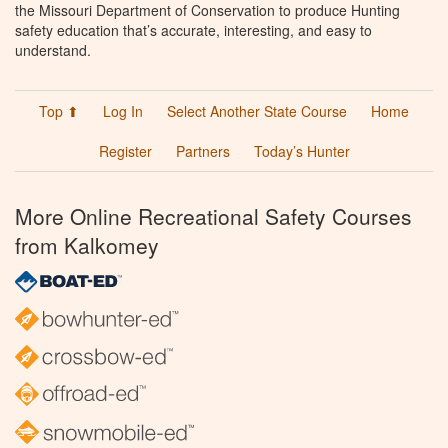
the Missouri Department of Conservation to produce Hunting
safety education that’s accurate, interesting, and easy to
understand.
Top ⬆
Log In
Select Another State Course
Home
Register
Partners
Today’s Hunter
More Online Recreational Safety Courses
from Kalkomey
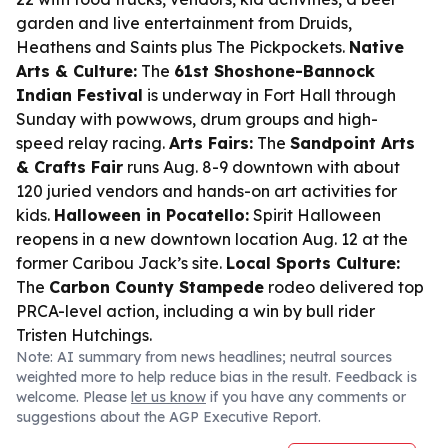
garden and live entertainment from Druids,
Heathens and Saints plus The Pickpockets.
Native
Arts & Culture:
The
61st Shoshone-Bannock
Indian Festival
is underway in Fort Hall through
Sunday with powwows, drum groups and high-
speed relay racing.
Arts Fairs:
The
Sandpoint Arts
& Crafts Fair
runs Aug. 8-9 downtown with about
120 juried vendors and hands-on art activities for
kids.
Halloween in Pocatello:
Spirit Halloween
reopens in a new downtown location Aug. 12 at the
former Caribou Jack’s site.
Local Sports Culture:
The
Carbon County Stampede
rodeo delivered top
PRCA-level action, including a win by bull rider
Tristen Hutchings.
Note: AI summary from news headlines; neutral sources
weighted more to help reduce bias in the result. Feedback is
welcome. Please
let us know
if you have any comments or
suggestions about the AGP Executive Report.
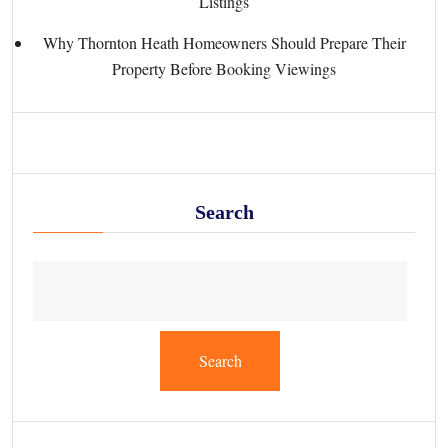
Listings
Why Thornton Heath Homeowners Should Prepare Their
Property Before Booking Viewings
Search
Search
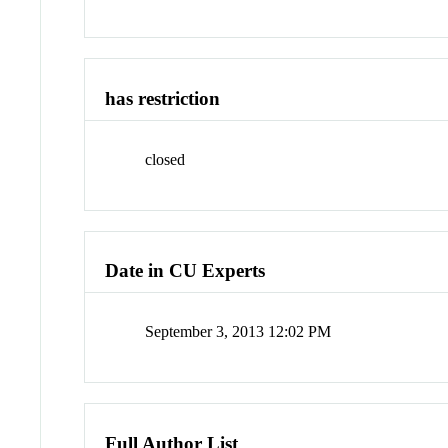
has restriction
closed
Date in CU Experts
September 3, 2013 12:02 PM
Full Author List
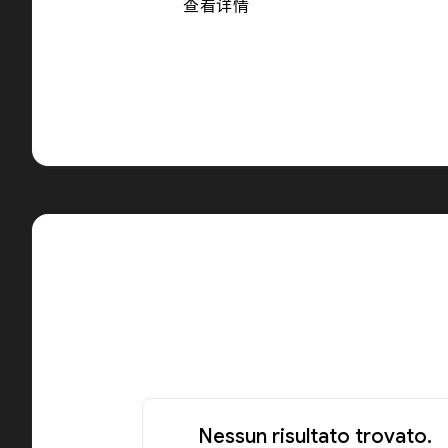
查看详情
Nessun risultato trovato.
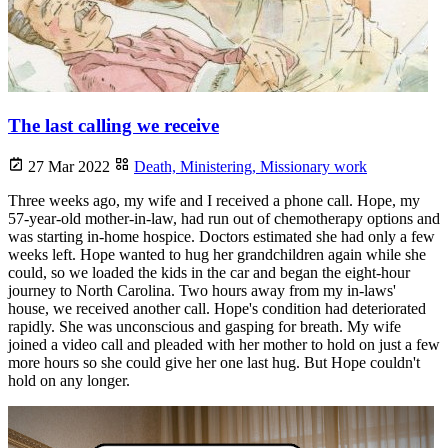
The last calling we receive
27 Mar 2022
Death,
Ministering,
Missionary work
Three weeks ago, my wife and I received a phone call. Hope, my
57-year-old mother-in-law, had run out of chemotherapy options and
was starting in-home hospice. Doctors estimated she had only a few
weeks left. Hope wanted to hug her grandchildren again while she
could, so we loaded the kids in the car and began the eight-hour
journey to North Carolina. Two hours away from my in-laws'
house, we received another call. Hope's condition had deteriorated
rapidly. She was unconscious and gasping for breath. My wife
joined a video call and pleaded with her mother to hold on just a few
more hours so she could give her one last hug. But Hope couldn't
hold on any longer.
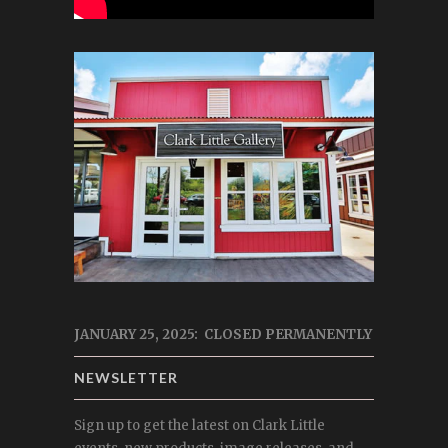
JANUARY 25, 2025: CLOSED PERMANENTLY
NEWSLETTER
Sign up to get the latest on Clark Little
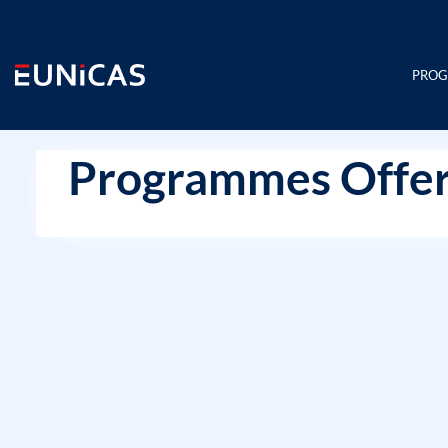
Skip
to
content
PRO
Programmes Offer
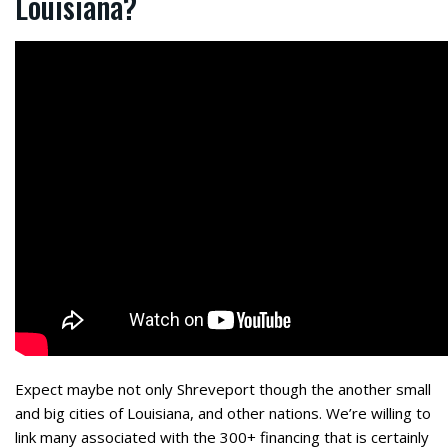
Louisiana?
Expect maybe not only Shreveport though the another small
and big cities of Louisiana, and other nations. We’re willing to
link
many associated with the 300+ financing that is certainly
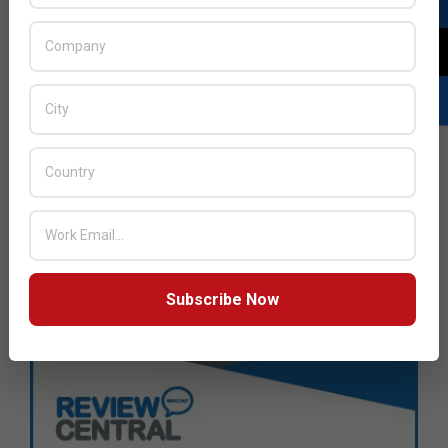
Subscribe Now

★ ★ ★

Filter the records above down to the lines that hold the string "kids".

> [Response below]
kids.
could, so we loaded the kids in the car and began the eight-hour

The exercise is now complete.